Exercise aim
Would you please print exactly the lines that run from the one with "ра может оказаться полезным, чтобы" to the last line of the data, both included, without any pictures?

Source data
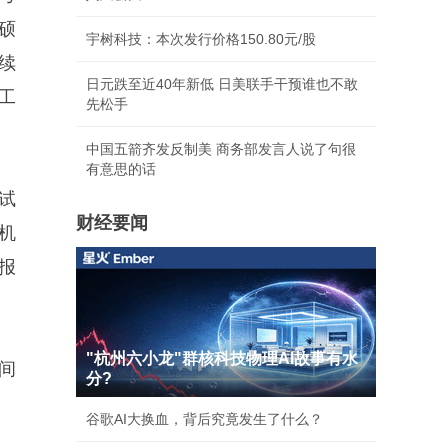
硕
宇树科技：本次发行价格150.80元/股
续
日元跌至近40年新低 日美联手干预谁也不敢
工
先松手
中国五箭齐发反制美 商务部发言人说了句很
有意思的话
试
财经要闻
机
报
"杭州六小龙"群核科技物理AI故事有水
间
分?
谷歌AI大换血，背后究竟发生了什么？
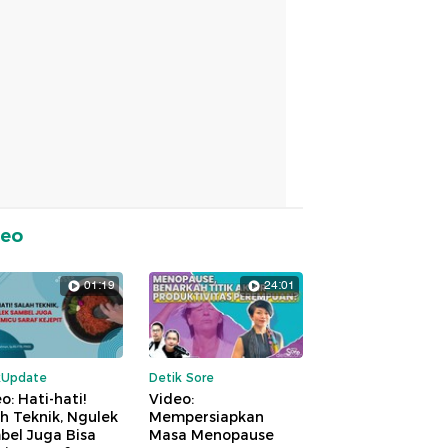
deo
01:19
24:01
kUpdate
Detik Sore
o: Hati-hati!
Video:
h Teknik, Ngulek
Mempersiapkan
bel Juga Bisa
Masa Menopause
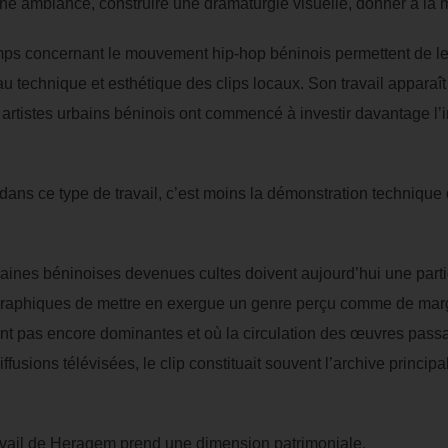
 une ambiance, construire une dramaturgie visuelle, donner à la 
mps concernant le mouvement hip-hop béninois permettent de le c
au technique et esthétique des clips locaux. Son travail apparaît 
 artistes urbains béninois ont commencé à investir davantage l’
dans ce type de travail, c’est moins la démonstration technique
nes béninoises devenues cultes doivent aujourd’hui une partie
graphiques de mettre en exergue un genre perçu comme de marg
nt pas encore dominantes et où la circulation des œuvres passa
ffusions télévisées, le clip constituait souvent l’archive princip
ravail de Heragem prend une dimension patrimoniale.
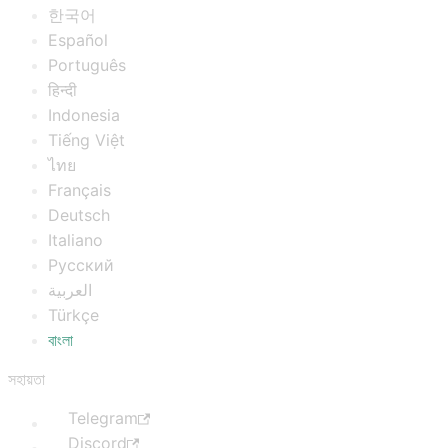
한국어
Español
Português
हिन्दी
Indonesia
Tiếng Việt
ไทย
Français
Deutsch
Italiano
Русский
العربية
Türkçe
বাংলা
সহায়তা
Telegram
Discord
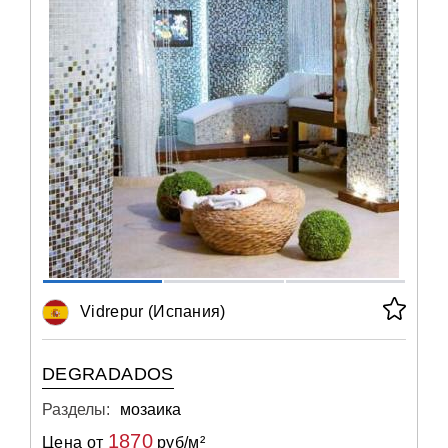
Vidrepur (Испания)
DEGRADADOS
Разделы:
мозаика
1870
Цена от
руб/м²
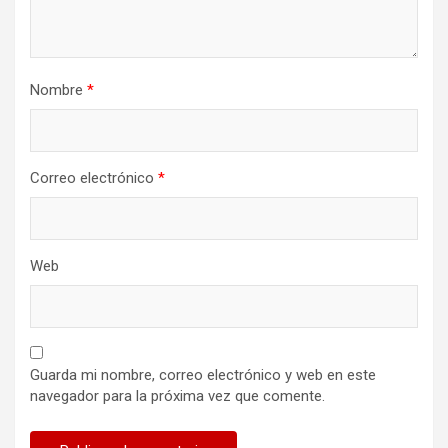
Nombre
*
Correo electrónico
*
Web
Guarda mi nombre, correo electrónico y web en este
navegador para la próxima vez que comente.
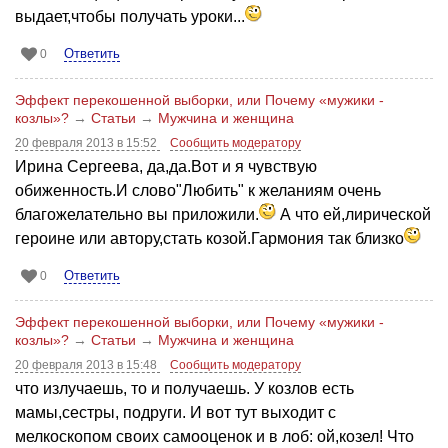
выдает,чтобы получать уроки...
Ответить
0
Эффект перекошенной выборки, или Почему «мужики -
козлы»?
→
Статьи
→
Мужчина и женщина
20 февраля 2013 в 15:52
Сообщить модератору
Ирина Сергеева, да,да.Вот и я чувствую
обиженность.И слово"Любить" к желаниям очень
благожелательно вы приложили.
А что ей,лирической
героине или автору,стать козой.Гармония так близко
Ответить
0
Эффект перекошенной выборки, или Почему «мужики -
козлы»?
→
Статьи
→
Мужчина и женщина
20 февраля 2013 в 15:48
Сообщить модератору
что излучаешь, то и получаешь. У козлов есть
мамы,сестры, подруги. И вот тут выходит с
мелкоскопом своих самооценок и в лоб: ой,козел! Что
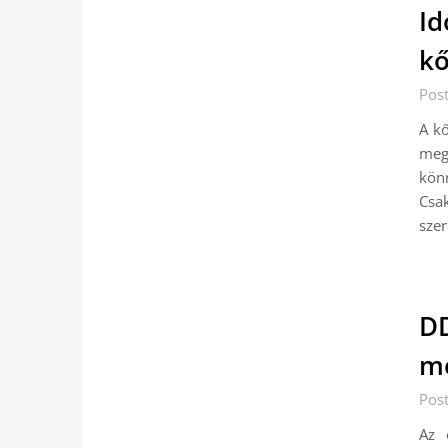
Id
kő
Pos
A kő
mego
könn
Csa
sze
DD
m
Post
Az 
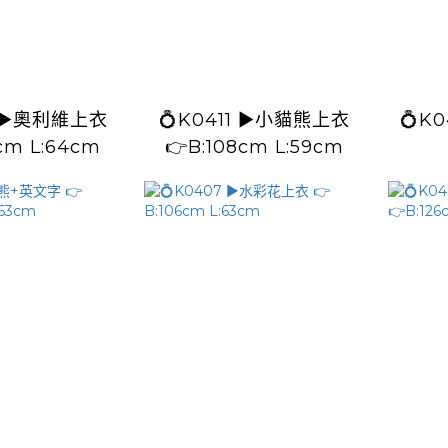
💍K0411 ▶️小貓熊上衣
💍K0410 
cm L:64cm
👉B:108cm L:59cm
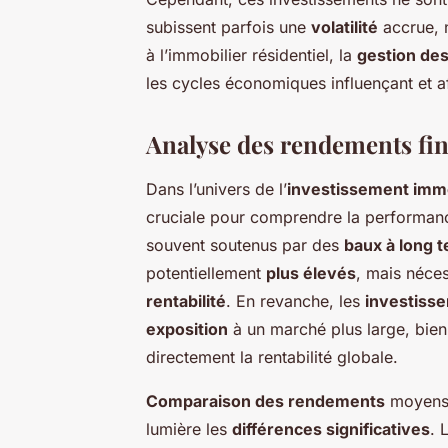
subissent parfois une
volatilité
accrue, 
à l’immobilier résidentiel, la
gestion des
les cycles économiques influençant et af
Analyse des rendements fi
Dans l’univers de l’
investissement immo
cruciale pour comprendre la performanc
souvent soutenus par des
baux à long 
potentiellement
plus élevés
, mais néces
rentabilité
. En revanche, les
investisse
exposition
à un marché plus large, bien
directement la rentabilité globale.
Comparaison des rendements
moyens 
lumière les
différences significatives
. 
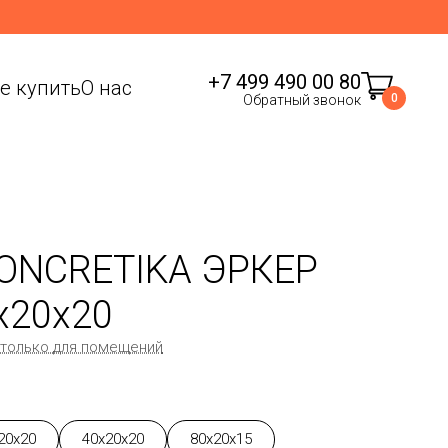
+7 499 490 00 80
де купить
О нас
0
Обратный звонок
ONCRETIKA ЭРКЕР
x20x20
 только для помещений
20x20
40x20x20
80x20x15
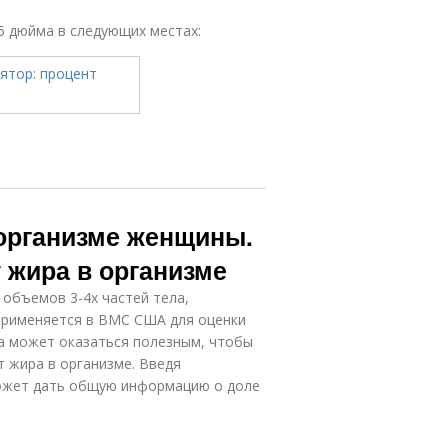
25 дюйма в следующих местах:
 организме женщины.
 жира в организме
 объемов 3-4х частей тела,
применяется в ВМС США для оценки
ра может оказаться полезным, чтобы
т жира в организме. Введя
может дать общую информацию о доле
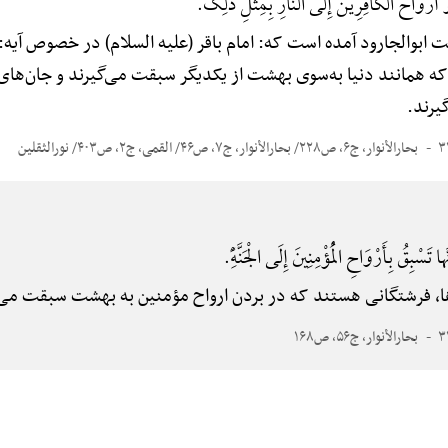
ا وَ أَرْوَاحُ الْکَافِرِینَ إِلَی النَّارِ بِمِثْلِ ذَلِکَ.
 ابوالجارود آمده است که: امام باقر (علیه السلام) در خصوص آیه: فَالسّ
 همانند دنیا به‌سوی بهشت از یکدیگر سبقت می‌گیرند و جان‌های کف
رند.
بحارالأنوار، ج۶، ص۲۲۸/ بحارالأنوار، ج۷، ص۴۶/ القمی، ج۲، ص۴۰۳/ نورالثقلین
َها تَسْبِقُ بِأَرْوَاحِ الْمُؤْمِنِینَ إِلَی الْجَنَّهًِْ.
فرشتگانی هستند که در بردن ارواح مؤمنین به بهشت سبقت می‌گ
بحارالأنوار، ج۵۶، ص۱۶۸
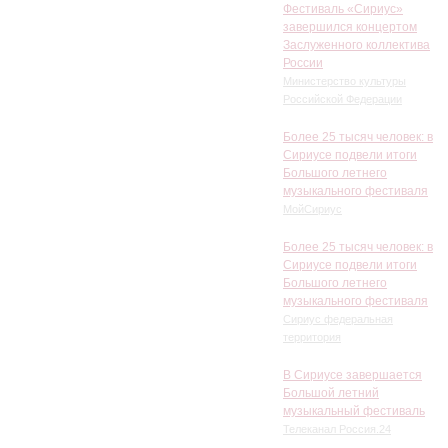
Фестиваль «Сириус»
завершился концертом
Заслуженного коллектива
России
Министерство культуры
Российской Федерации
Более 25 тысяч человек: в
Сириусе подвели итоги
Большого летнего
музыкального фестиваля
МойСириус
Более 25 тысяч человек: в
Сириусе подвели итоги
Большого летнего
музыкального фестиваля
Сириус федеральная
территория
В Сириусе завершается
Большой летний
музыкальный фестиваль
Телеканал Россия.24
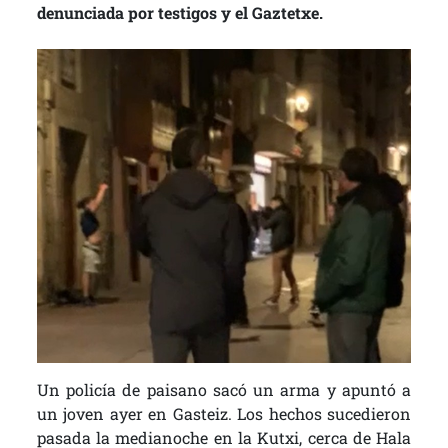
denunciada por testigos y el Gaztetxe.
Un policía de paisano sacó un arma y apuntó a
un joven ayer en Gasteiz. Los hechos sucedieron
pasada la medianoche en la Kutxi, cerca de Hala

Expected answer
ра может оказаться полезным, чтобы
т жира в организме. Введя
может дать общую информацию о доле
ا وَ أَرْوَاحُ الْکَافِرِینَ إِلَی النَّارِ بِمِثْلِ ذَلِکَ.
 ابوالجارود آمده است که: امام باقر (علیه السلام) در خصوص آیه: فَالسّ
 همانند دنیا به‌سوی بهشت از یکدیگر سبقت می‌گیرند و جان‌های کف
رند.
بحارالأنوار، ج۶، ص۲۲۸/ بحارالأنوار، ج۷، ص۴۶/ القمی، ج۲، ص۴۰۳/ نورالثقلین
َها تَسْبِقُ بِأَرْوَاحِ الْمُؤْمِنِینَ إِلَی الْجَنَّهًِْ.
فرشتگانی هستند که در بردن ارواح مؤمنین به بهشت سبقت می‌گ
بحارالأنوار، ج۵۶، ص۱۶۸
Фестиваль «Сириус»
завершился концертом
Заслуженного коллектива
России
Министерство культуры
Российской Федерации
Более 25 тысяч человек: в
Сириусе подвели итоги
Большого летнего
музыкального фестиваля
МойСириус
Более 25 тысяч человек: в
Сириусе подвели итоги
Большого летнего
музыкального фестиваля
Сириус федеральная
территория
В Сириусе завершается
Большой летний
музыкальный фестиваль
Телеканал Россия.24
denunciada por testigos y el Gaztetxe.
Un policía de paisano sacó un arma y apuntó a
un joven ayer en Gasteiz. Los hechos sucedieron
pasada la medianoche en la Kutxi, cerca de Hala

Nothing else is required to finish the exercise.